- Task brief -
Every line containing the string "Cookies" is to be copied from the records.

- Data provided -

--------

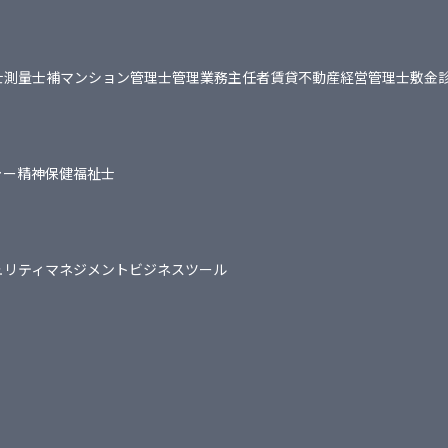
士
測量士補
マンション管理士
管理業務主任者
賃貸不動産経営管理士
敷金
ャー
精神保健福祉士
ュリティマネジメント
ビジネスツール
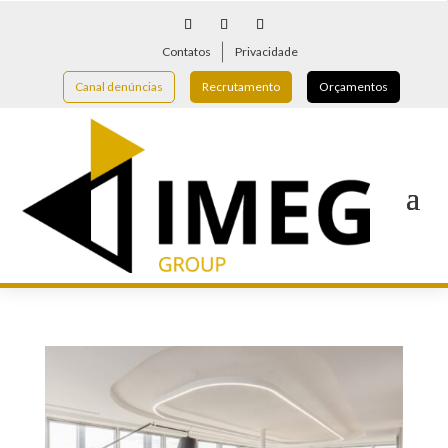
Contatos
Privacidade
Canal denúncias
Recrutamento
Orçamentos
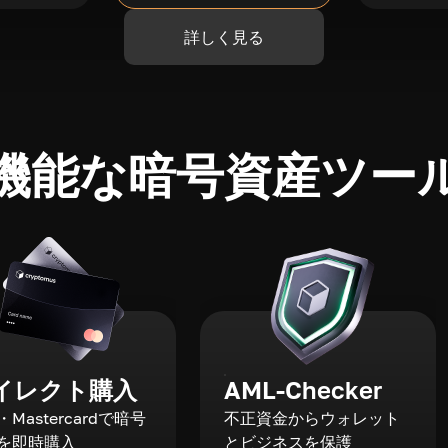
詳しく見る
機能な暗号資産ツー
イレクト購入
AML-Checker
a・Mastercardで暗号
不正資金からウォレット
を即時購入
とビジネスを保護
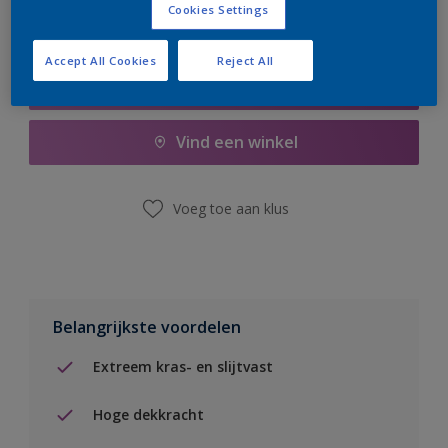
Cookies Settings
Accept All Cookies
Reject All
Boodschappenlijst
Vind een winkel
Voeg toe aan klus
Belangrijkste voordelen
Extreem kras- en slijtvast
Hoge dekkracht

--------

- Problem solution -
Cookies Settings
Accept All Cookies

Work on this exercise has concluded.